Well of course it will slow it down to a degree, as to how much I honestly couldn't tell you but I don't think it's hugely restrictive as the surface movement from the spraybar is still good and that's running 4 sections of pipe rather than the usual 3.  The Koralia is in there to take care of any dead spots the spraybar doesn't cover, you can't have too much flow imo!


----------



## nry (28 May 2009)

Personally I didn't see any impact on flow on my 13mm piping - the diffuser is completely straight through, but perhaps on a 16mm pipe it might offer some reduction on diameter so might impact the flow.


----------



## GreenNeedle (28 May 2009)

It will reduce flow for any piping.  The internal entry and exit is 8mm if I remember correctly therefore with it being a smaller diameter than the hose that goes over it flow reduction occurs.  Same as anything that you put inline.

Unless the entry/exit and internal diameter is equal to or greater than the hose you are using you will get some reduction.

How much is the old 'piece of string' question though 

AC


----------



## AdAndrews (28 May 2009)

yeah, i spose it is like how longs a piece of sting.. i will think about it, but if i had an in-tank diffuser, i was wondering if this would work:

lily pipe inflow on left hand side pointing to right hand side, then drop checker and c02 diffuser on right hand side, and then the lily pipe outflow(into filter) in the back rear left hand side... if you dont know what i mean, just say and i will make a little pic in paint  would that be ok? or if not, whats the best arrangement of filtet inlets, outlets, diffusers and so on???

thanks


----------



## bazz (28 May 2009)

hi,
i've been slightly experimenting with this for 6 weeks or so on my 30 liter nano. to begin with for a couple of weeks i had it in the tank on the inflow into a ecco pro 130 (12/16mm) whereby the co2 was completely dissolved at roughly 1 bubble/second. after this i put it inline on the outflow from the filter where co2 bubbles are visibly ejected from the spraybar, i wouldn't call it a fine mist though. i have noticed no differnce in plant growth either way and perhaps need to test for a longer period. incidently, i don't think there is any point cutting the hosetails down as internal diameter (9mm)of these appear to extend the length to the diffuser body itself, and would probably slow down flow rate on a 16mm filter.
whatever for the price they are well worth the money (dennerle charge 45 quid for a very similar piece of kit), even if its just kicking around as a spare incase one of those precious glass one get's broken!
cheers,
bazz!


----------



## Themuleous (28 May 2009)

What the heck, worth a try.  Have just ordered one 

Would be good to find a _small_ external diffuser, get another bit of kit out of the tank.

Sam


----------



## Themuleous (8 Jun 2009)

Just received mine in the post so not had a chance to set it up, but wanted to say that due to the tapered connectors it has it looks like it'll fit both 12/16mm and 16/22mm diameter filter tubing, which is a bonus.  

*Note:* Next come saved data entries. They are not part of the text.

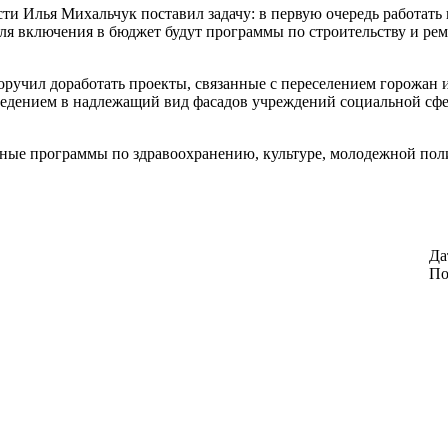
сти Илья Михальчук поставил задачу: в первую очередь работат
я включения в бюджет будут программы по строительству и рем
учил доработать проекты, связанные с переселением горожан и
ведением в надлежащий вид фасадов учреждений социальной сф
ьные программы по здравоохранению, культуре, молодежной пол
Да
По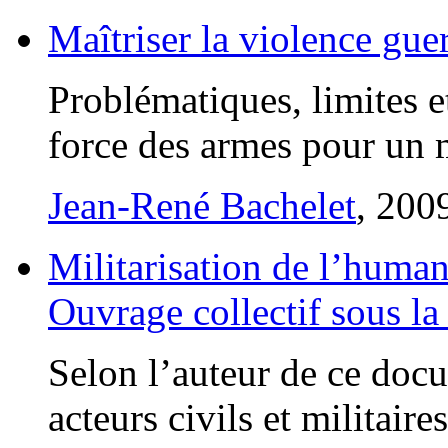
Maîtriser la violence gue
Problématiques, limites e
force des armes pour un 
Jean-René Bachelet
, 200
Militarisation de l’humani
Ouvrage collectif sous l
Selon l’auteur de ce docu
acteurs civils et militair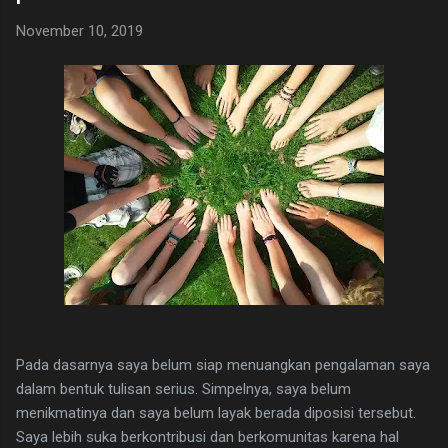
Laravel? As developer, we need to make sure our code run
November 10, 2019
well. So, we need to test it by implementing TDD. Luckily,
Laravel support TDD by default. You can run artisan command
to generate test file. In the newest version, Laravel supports
phpunit and pest configurati...
Pada dasarnya saya belum siap menuangkan pengalaman saya
dalam bentuk tulisan serius. Simpelnya, saya belum
menikmatinya dan saya belum layak berada diposisi tersebut.
Saya lebih suka berkontribusi dan berkomunitas karena hal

As Im running 16/22mm pipes think I'll cut some of the end off so the water isn't being forced through a 12mm hole.

HTH

Sam


----------



## dsandson (8 Jun 2009)

Themuleous said:
			
		

> As Im running 16/22mm pipes think I'll cut some of the end off so the water isn't being forced through a 12mm hole.

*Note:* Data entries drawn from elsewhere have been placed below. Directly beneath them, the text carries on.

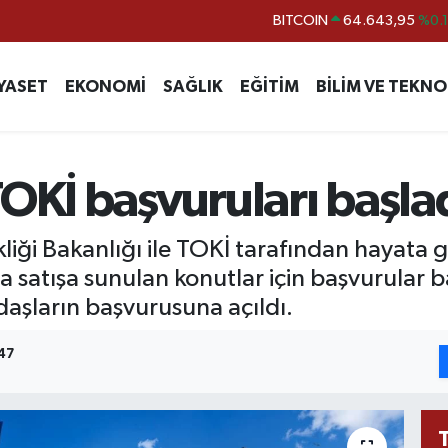
DOLAR
47,6006
%0.
EURO
55,0250
%0.
YASET
EKONOMİ
SAĞLIK
EĞİTİM
BİLİM VE TEKNO
STERLİN
64,2398
%0
GRAM ALTIN
6513.94
%0.
BİST100
13.768
%4
OKİ başvuruları başla
BITCOIN
64.643,95
%0.
kliği Bakanlığı ile TOKİ tarafından hayata g
atışa sunulan konutlar için başvurular baş
daşların başvurusuna açıldı.
47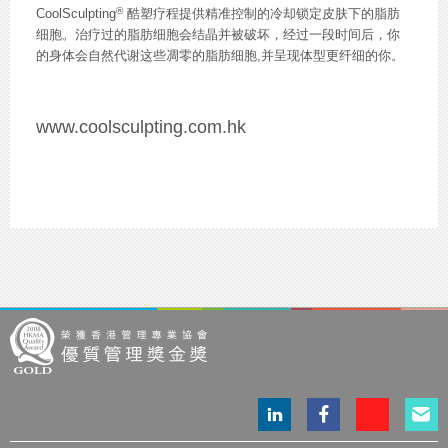
®
CoolSculpting
酷塑疗程提供精准控制的冷却锁定皮肤下的脂肪
细胞。治疗过的脂肪细胞会结晶并被破坏，经过一段时间后，你
的身体会自然代谢这些凋零的脂肪细胞,并呈现体型更纤细的你。
www.coolsculpting.com.hk
LinkedIn
Facebook
Instagram
電
page
page
page
郵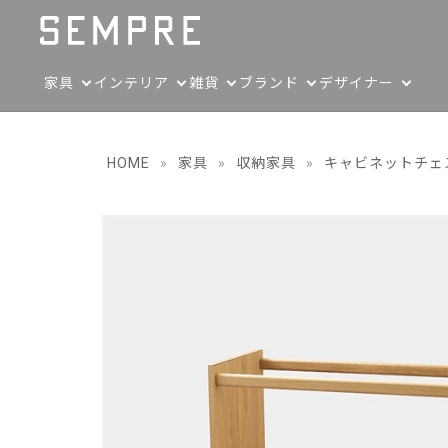
家具
インテリア
雑貨
ブランド
デザイナー
HOME
»
家具
»
収納家具
»
キャビネットチェ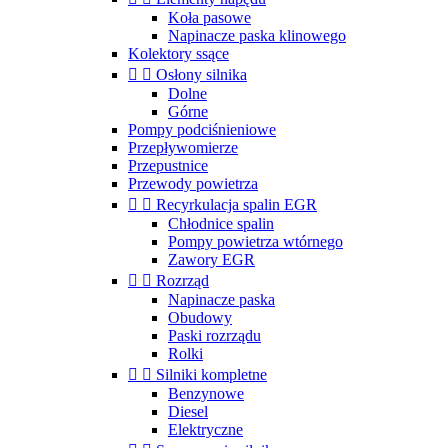
Koła pasowe
Napinacze paska klinowego
Kolektory ssące


Osłony silnika
Dolne
Górne
Pompy podciśnieniowe
Przepływomierze
Przepustnice
Przewody powietrza


Recyrkulacja spalin EGR
Chłodnice spalin
Pompy powietrza wtórnego
Zawory EGR


Rozrząd
Napinacze paska
Obudowy
Paski rozrządu
Rolki


Silniki kompletne
Benzynowe
Diesel
Elektryczne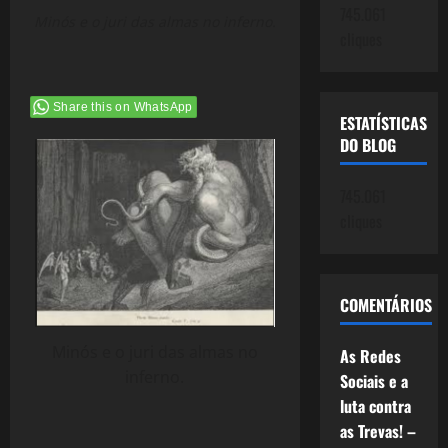
745.061
Minós e o juri das almas no inferno.
cliques
Share this on WhatsApp
ESTATÍSTICAS
DO BLOG
745.061
cliques
COMENTÁRIOS
Minós e o juri das almas no
As Redes
inferno.
Sociais e a
luta contra
as Trevas! –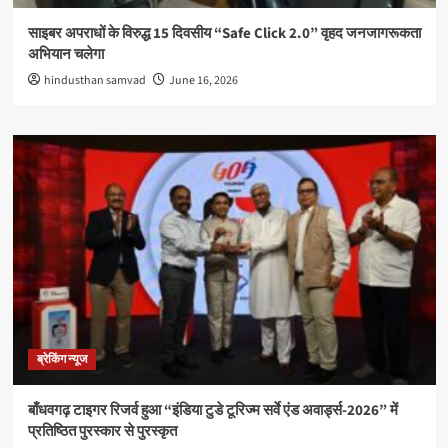
साइबर अपराधों के विरुद्ध 15 दिवसीय “Safe Click 2.0” वृहद जनजागरूकता
अभियान चलेगा
hindusthan samvad
June 16, 2026
ब्रेकिंग न्यूज
बाँधवगढ़ टाइगर रिजर्व हुआ “इंडिया टुडे टूरिज्म सर्वे एंड अवार्ड्स-2026” में
प्रतिष्ठित पुरस्कार से पुरस्कृत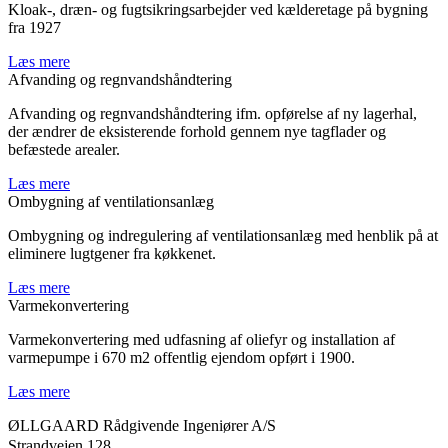
Kloak-, dræn- og fugtsikringsarbejder ved kælderetage på bygning
fra 1927
Læs mere
Afvanding og regnvandshåndtering
Afvanding og regnvandshåndtering ifm. opførelse af ny lagerhal,
der ændrer de eksisterende forhold gennem nye tagflader og
befæstede arealer.
Læs mere
Ombygning af ventilationsanlæg
Ombygning og indregulering af ventilationsanlæg med henblik på at
eliminere lugtgener fra køkkenet.
Læs mere
Varmekonvertering
Varmekonvertering med udfasning af oliefyr og installation af
varmepumpe i 670 m2 offentlig ejendom opført i 1900.
Læs mere
ØLLGAARD Rådgivende Ingeniører A/S
Strandvejen 128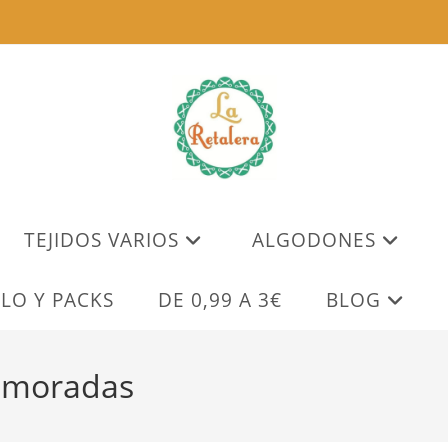
TEJIDOS VARIOS
ALGODONES
LO Y PACKS
DE 0,99 A 3€
BLOG
s moradas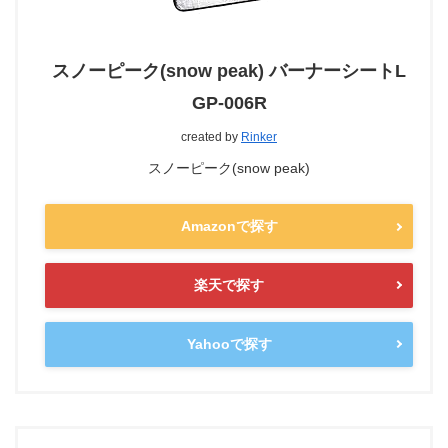
スノーピーク(snow peak) バーナーシートL
GP-006R
created by
Rinker
スノーピーク(snow peak)
Amazonで探す
楽天で探す
Yahooで探す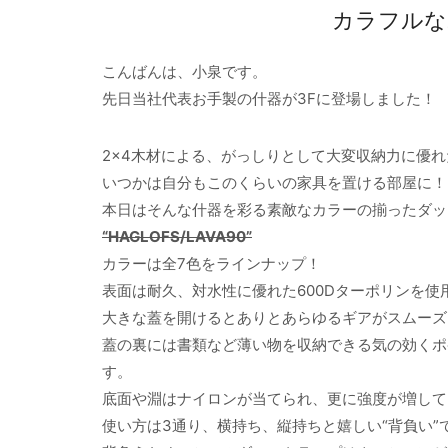
カラフルな
こんばんは、小泉です。
先日当社代表お手製の什器が3Fに登場しました！
2×4木材による、がっしりとして大変収納力に優
いつかは自分もこのくらいの家具を置ける部屋に！
本日はそんな什器を彩る素敵なカラーの揃ったダッ
“HAGLOFS/LAVA90”
カラーは全7色をラインナップ！
表面は耐久、対水性に優れた600Dターポリンを
大きな蓋を開けるとありとあらゆるギアがスムーズ
蓋の裏には書類など薄い物を収納できる気の効くポ
す。
底面や淵はナイロンが当てられ、更に強度が増して
使い方は3通り、横持ち、縦持ちと嬉しい“背負い”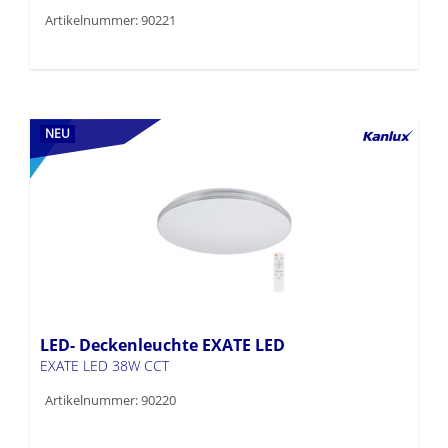
Artikelnummer: 90221
NEU
LED- Deckenleuchte EXATE LED
EXATE LED 38W CCT
Artikelnummer: 90220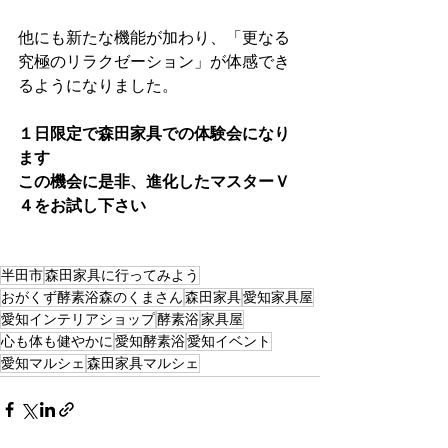
他にも新たな機能が加わり、「更なる
究極のリラクゼーション」が体感でき
るようになりました。
１日限定で森田家具での体験会になり
ます
この機会に是非、進化したマスターＶ
４をお試し下さい
半田市
森田家具に行ってみよう
おがくず酵素浴森のくまさん
森田家具
愛知家具屋
愛知インテリアショップ
酵素浴
家具屋
心も体も健やかに
愛知酵素浴
愛知イベント
愛知マルシェ
森田家具マルシェ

Dont think its makes a difference. When I looked down it before fitting it looked like it was the same bore all the way. I've had mine fitted for a week and it seems very good. Cant say if has reduced flow, as it was fitted to a new filter.

I've seen a similar product from another supplier which is built specifically for which ever size tubing you have. Has little bolts like the hydor ETH to keep the hose on firmly. Unfortunatleyt its not available over here, or on ebay.

http://www.up-aqua.com/00-dm-page/00up_dm-co2-big.jpg

Dave


----------



## GreenNeedle (8 Jun 2009)

For the sake of a fiver 'possibly wasted' if you have a steady hand you could use a 12mm drill bit and widen the 8mm inner diameter 

Or you could pay me to do it   I have 2 for sale which are currently the standard 8mm (I think) standard untouched diameter.

AC


----------



## Themuleous (8 Jun 2009)

dsandson said:
			
		

> Themuleous said:
> 
> 
> 
> ...



Good point 

The link didn't work?

Sam


----------



## soton_dave (8 Jun 2009)

SuperColey1 said:
			
		

> I have 2 for sale which are currently the standard 8mm (I think) standard untouched diameter.
> 
> AC




how much do you want for them?
been umming and arring about getting one.

cheers dave


----------



## Themuleous (8 Jun 2009)

Just hooked mine up, nosier than i had expected, with the bubbles going into the water, that could be because its on my 3000lph powerhead, so might try it on the filter.  Also had a bit of trouble putting the co2 tubing on the intake connector and it still doesn't look all that secure but its going OK so far.

Sam


----------



## dsandson (10 Jun 2009)

Themuleous said:
			
		

> The link didn't work?



Hmm... worked for me. Try this... http://www.up-aqua.com/index.htm and its top row and click on the middle pic. Wouldnt mind one of these in the 16/22mm size so I could move the boyu onto my 60l.



			
				Themuleous said:
			
		

> Just hooked mine up, nosier than i had expected, with the bubbles going into the water, that could be because its on my 3000lph powerhead, so might try it on the filter. Also had a bit of trouble putting the co2 tubing on the intake connector and it still doesn't look all that secure but its going OK so far.



I thought the same. Had read something about putting a jumper around a noisy external filter to dampen the noise, so wraped a tea towel around it and I can barely hear it now. Great!

I agree about the co2 connector, but just used some of the stiffer AE clear co2 pipe and its staying, touch wood!

Dave


----------